X-ray structure at 1.76 A resolution of a polypeptide phospholipase A2 inhibitor.

The high resolution crystal structure of a natural PLA2 inhibitor has been determined by Patterson search methods. In the heterodimeric, neurotoxic complex, vipoxin, isolated from the venom of Bulgarian viper, PLA2 inhibitor represents the non-toxic subunit. The model was refined to a crystallographic R-factor of 15.5% for data between 6 and 1.76 A resolution. The packing of the inhibitor in the crystal reveals close contacts between the molecules, which are symmetry-related by the 2-fold axes of the lattice.
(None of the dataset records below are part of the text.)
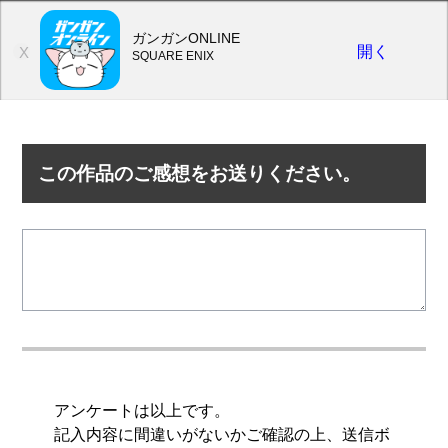
ガンガンONLINE
開く
X
SQUARE ENIX
この作品のご感想をお送りください。
アンケートは以上です。
記入内容に間違いがないかご確認の上、送信ボ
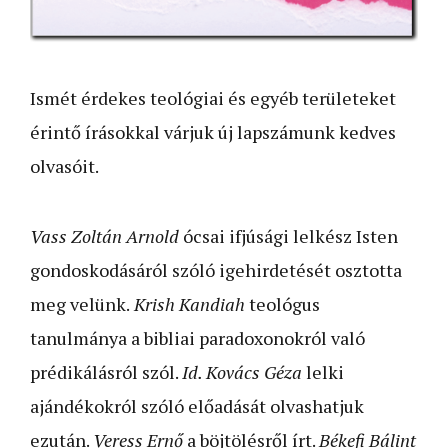
Ismét érdekes teológiai és egyéb területeket
érintő írásokkal várjuk új lapszámunk kedves
olvasóit.
Vass Zoltán Arnold
ócsai ifjúsági lelkész Isten
gondoskodásáról szóló igehirdetését osztotta
meg velünk.
Krish Kandiah
teológus
tanulmánya a bibliai paradoxonokról való
prédikálásról szól.
Id. Kovács Géza
lelki
ajándékokról szóló előadását olvashatjuk
ezután.
Veress Ernő
a böjtölésről írt.
Békefi Bálint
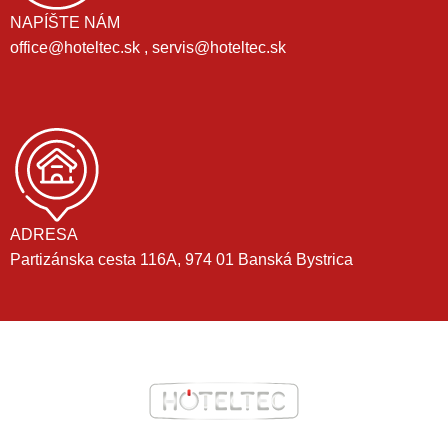
NAPÍŠTE NÁM
office@hoteltec.sk , servis@hoteltec.sk
ADRESA
Partizánska cesta 116A, 974 01 Banská Bystrica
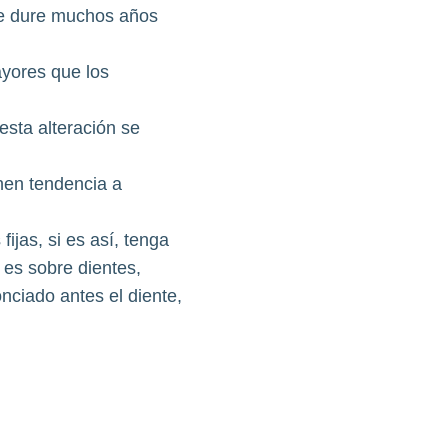
 le dure muchos años
ayores que los
esta alteración se
enen tendencia a
ijas, si es así, tenga
a es sobre dientes,
onciado antes el diente,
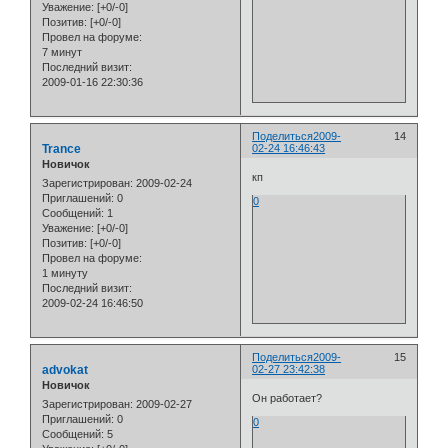
Уважение:
[+0/-0]
Позитив:
[+0/-0]
Провел на форуме:
7 минут
Последний визит:
2009-01-16 22:30:36
Поделиться
2009-
14
Trance
02-24 16:46:43
Новичок
кп
Зарегистрирован
: 2009-02-24
Приглашений:
0
0
Сообщений:
1
Уважение:
[+0/-0]
Позитив:
[+0/-0]
Провел на форуме:
1 минуту
Последний визит:
2009-02-24 16:46:50
Поделиться
2009-
15
advokat
02-27 23:42:38
Новичок
Он работает?
Зарегистрирован
: 2009-02-27
Приглашений:
0
0
Сообщений:
5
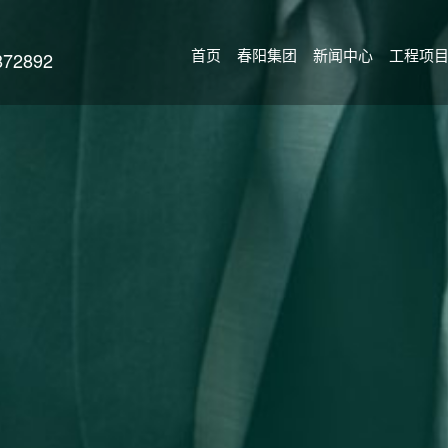
首页
春阳集团
新闻中心
工程项
2892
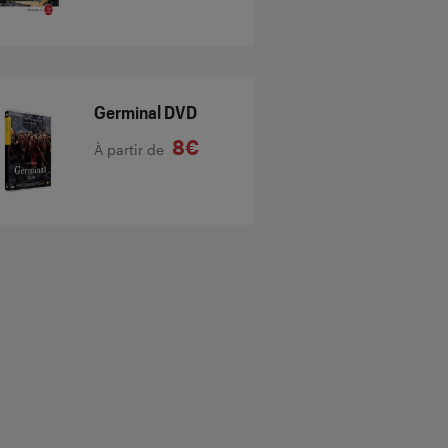
Germinal DVD
8€
À partir de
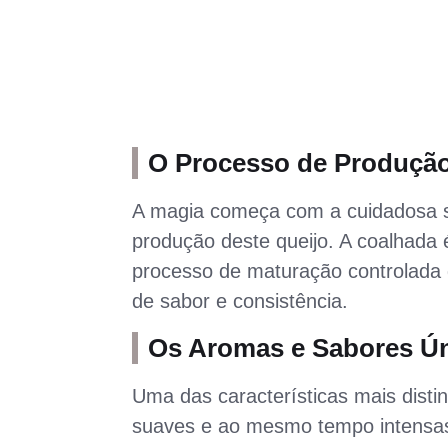
O Processo de Produção
A magia começa com a cuidadosa se
produção deste queijo. A coalhada
processo de maturação controlada 
de sabor e consistência.
Os Aromas e Sabores Ún
Uma das características mais disti
suaves e ao mesmo tempo intensas,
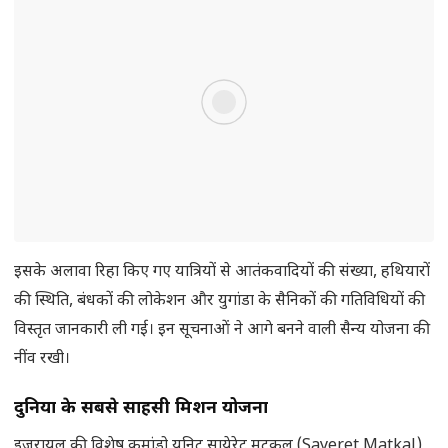
इसके अलावा रिहा किए गए यात्रियों से आतंकवादियों की संख्या, हथियारों
की स्थिति, बंधकों की लोकेशन और युगांडा के सैनिकों की गतिविधियों की
विस्तृत जानकारी ली गई। इन सूचनाओं ने आगे बनने वाली सैन्य योजना की
नींव रखी।
दुनिया के सबसे साहसी मिशन योजना
इजरायल की विशेष कमांडो यूनिट सायेरेट मटकल (Sayeret Matkal)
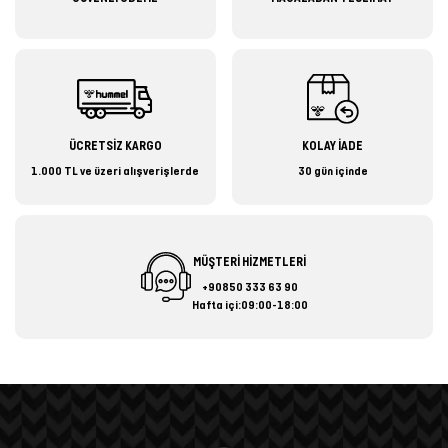
ÜCRETSİZ KARGO
KOLAY İADE
1.000 TL ve üzeri alışverişlerde
30 gün içinde
MÜŞTERİ HİZMETLERİ
+90850 333 63 90
Hafta içi:09:00-18:00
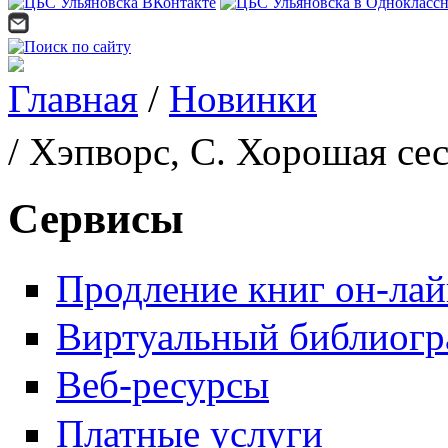
Главная
/
Новинки
Вы здесь
/ Хэпворс, С. Хорошая се
Сервисы
Продление книг он-ла
Виртуальный библиогр
Веб-ресурсы
Платные услуги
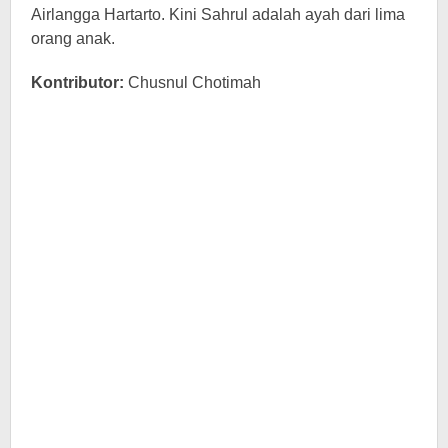
Airlangga Hartarto. Kini Sahrul adalah ayah dari lima
orang anak.
Kontributor:
Chusnul Chotimah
These pairs associate as a crystallographic dimer, stabilized by a set of interactions, including van der Waals contacts between residues from symmetry-related pairs, denoted as the recognition site and the recognition surface. Residues Ph3, Trp31 and Tyr119 represent the recognition site of inhibitor which possibly fits to the hydrophobic wall of the target PLA2. The topology of the inhibitor represents the PLA2 type of folding: three long helices and a beta-hairpin. Superposition of the structure of the inhibitor shows an almost complete overlap with different mammalian and viper PLA2 in the backbone and in the position of the sidechains of the residues that belong to the active centre and the hydrophobic wall. A "lock and key" mechanism of recognition of its native PLA2 in gland cells and other toxic PLA2 in vitro has been suggested. The mechanism includes complementary "head to tail" interactions between the recognition site of the inhibitor and a recognition surface located on the hydrophobic wall of the target PLA2. Having a high spatial homology with the PLA2 family of enzymes but opposing their action, the inhibitor from vipoxin presents an example of a divergent evolution of an ancient PLA2. The presence of a space for binding calcium in the inhibitor is believed to be a rudiment and proof of a common origin with PLA2.